━━ EXERCISE INPUTS

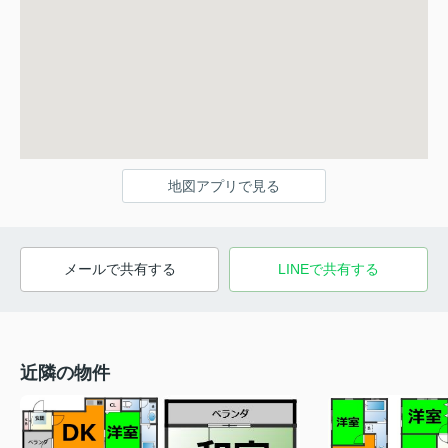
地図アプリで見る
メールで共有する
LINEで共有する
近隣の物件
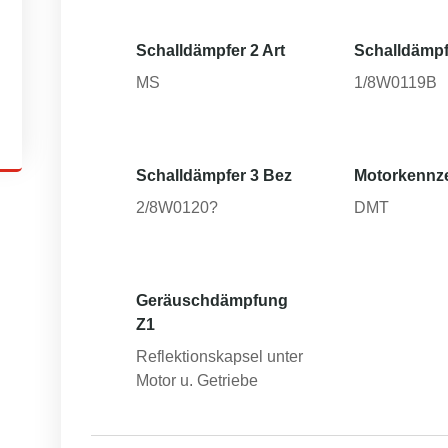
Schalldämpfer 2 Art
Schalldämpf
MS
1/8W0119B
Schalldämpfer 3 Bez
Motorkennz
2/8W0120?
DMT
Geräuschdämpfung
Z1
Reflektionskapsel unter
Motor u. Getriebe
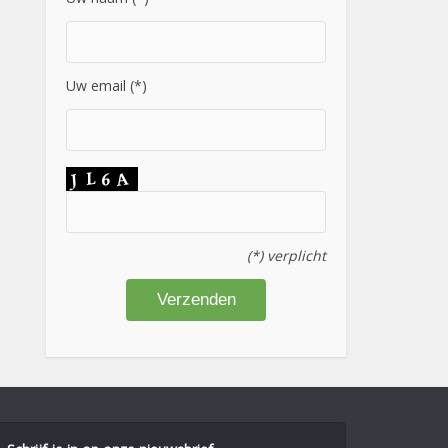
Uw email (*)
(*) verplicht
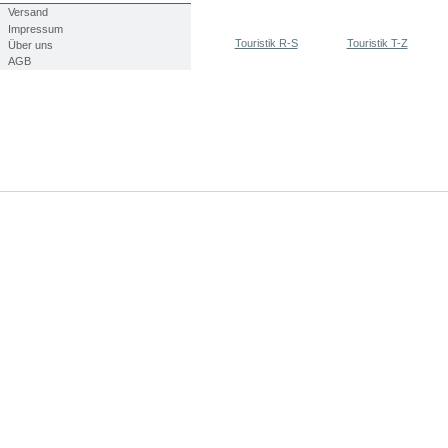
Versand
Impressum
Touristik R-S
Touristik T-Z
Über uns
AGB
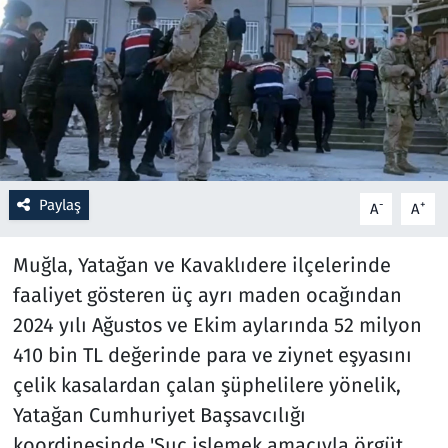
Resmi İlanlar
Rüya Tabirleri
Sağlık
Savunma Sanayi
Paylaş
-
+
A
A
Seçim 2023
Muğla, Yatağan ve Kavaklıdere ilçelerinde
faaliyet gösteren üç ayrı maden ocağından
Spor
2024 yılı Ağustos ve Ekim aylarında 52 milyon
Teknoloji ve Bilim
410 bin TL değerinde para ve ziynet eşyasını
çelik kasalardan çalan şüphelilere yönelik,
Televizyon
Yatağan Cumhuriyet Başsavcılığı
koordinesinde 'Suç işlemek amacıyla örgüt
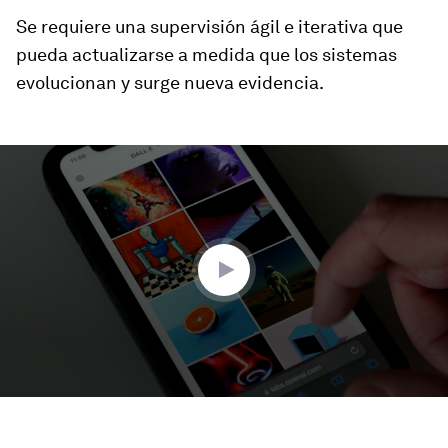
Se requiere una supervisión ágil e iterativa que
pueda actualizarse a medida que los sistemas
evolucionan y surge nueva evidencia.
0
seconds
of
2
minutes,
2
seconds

━━━━
━━ EXERCISE INPUTS

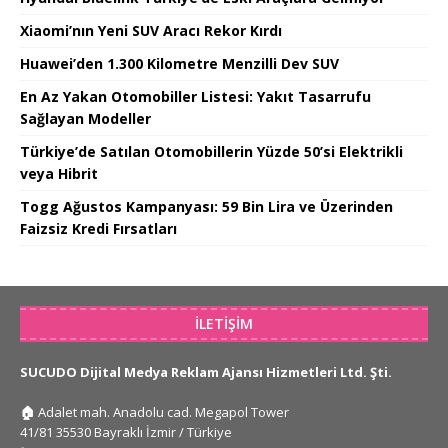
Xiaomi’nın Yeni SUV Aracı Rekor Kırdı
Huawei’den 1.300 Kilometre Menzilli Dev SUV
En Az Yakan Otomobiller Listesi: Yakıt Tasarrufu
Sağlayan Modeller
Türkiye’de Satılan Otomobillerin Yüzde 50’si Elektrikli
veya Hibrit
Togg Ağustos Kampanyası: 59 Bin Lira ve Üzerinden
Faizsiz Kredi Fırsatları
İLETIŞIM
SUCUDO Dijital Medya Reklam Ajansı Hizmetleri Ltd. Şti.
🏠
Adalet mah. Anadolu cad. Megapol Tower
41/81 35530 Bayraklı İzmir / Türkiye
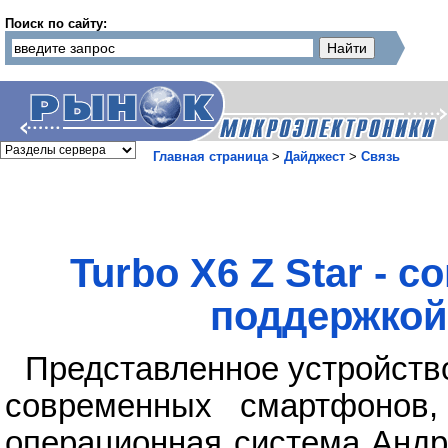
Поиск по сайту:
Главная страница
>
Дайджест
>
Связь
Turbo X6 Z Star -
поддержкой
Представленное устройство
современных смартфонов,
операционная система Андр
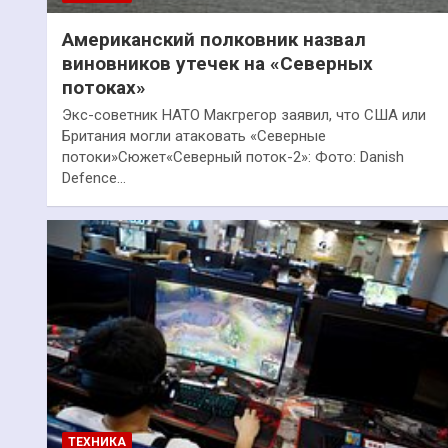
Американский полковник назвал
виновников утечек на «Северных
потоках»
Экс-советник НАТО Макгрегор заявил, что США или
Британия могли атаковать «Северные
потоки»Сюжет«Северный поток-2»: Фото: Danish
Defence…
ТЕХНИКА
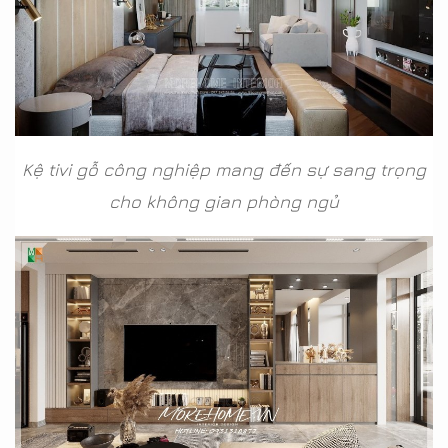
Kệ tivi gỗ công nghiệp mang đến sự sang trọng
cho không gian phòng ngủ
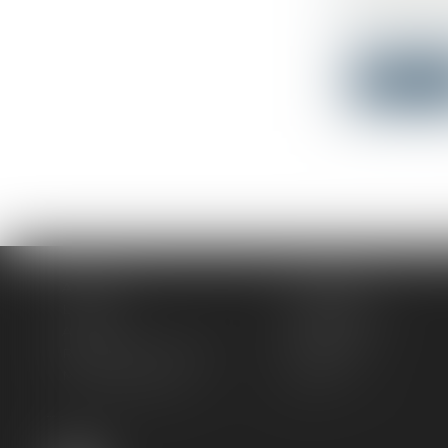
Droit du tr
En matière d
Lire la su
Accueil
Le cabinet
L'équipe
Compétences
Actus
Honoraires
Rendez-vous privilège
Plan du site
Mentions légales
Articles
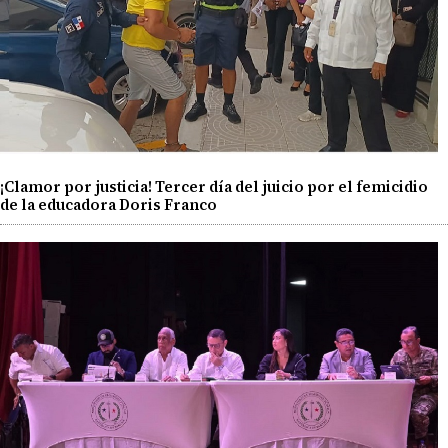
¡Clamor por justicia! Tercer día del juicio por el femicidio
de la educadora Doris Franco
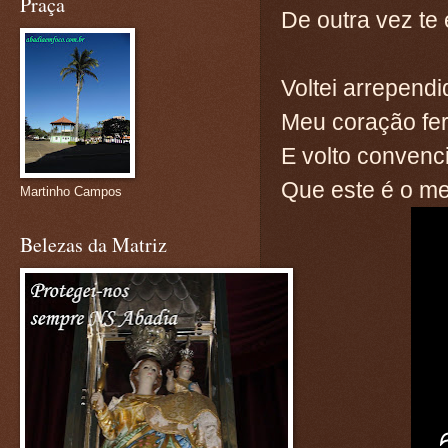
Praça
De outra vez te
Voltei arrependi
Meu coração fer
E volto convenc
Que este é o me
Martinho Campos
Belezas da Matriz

━━━━
━━ EXERCISE INPUTS

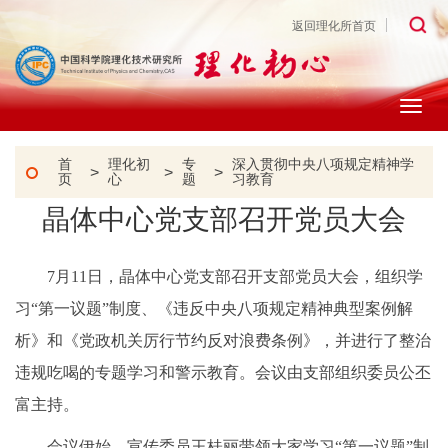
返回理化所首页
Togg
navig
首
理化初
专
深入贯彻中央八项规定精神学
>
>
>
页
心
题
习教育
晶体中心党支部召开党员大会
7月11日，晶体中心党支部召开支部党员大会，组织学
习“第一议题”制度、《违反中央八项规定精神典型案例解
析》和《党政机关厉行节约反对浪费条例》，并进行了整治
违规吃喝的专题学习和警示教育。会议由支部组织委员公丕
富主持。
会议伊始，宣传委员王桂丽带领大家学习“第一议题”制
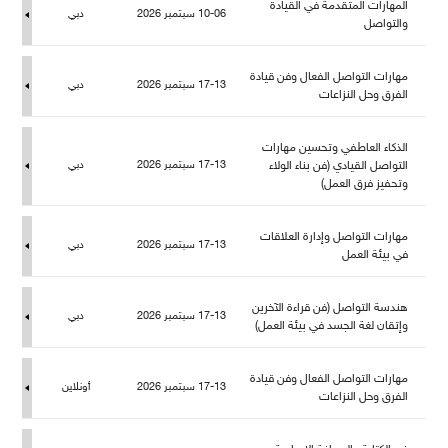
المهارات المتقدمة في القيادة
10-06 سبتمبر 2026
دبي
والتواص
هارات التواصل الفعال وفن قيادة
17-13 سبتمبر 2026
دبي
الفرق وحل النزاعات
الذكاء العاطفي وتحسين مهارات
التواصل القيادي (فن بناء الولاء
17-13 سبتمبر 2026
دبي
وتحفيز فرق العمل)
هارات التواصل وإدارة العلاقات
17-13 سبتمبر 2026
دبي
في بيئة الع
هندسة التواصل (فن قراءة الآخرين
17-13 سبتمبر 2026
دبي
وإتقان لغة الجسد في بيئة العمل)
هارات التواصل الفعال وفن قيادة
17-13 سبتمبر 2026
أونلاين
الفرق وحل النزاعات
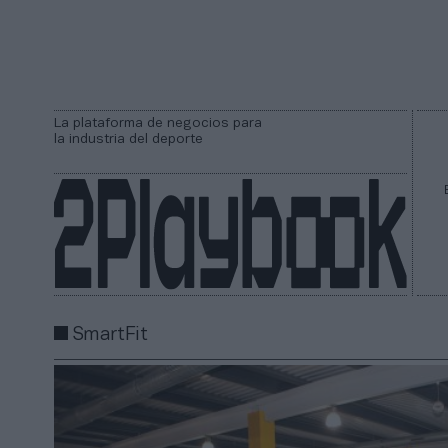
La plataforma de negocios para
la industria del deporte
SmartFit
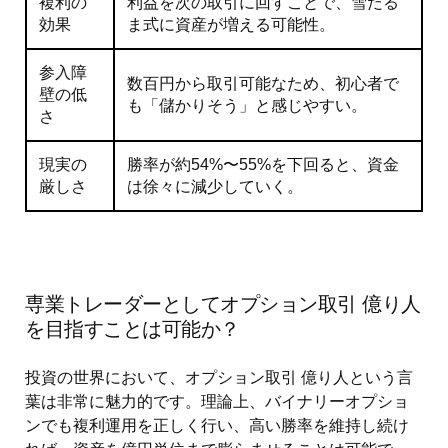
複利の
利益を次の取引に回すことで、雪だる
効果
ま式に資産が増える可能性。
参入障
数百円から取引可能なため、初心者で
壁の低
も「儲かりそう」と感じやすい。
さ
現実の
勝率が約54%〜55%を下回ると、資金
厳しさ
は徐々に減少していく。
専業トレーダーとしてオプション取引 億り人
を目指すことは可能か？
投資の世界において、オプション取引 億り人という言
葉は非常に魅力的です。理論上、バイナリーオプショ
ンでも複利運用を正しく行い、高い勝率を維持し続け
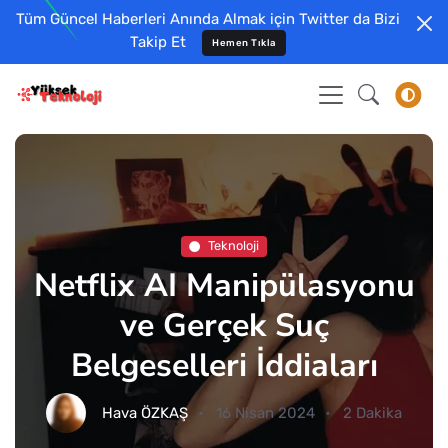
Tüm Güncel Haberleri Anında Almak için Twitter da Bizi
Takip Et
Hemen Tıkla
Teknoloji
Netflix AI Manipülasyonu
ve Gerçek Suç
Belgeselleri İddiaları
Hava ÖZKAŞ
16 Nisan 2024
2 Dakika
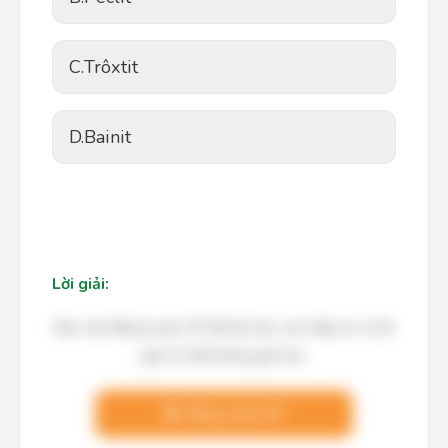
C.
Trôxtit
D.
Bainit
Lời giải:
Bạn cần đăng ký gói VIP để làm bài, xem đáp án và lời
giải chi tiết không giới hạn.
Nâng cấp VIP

━━━━

EXERCISE >>
For the material, find the number of lines holding the word "Yatağan" and give that figure and nothing more.

REPLY >>
2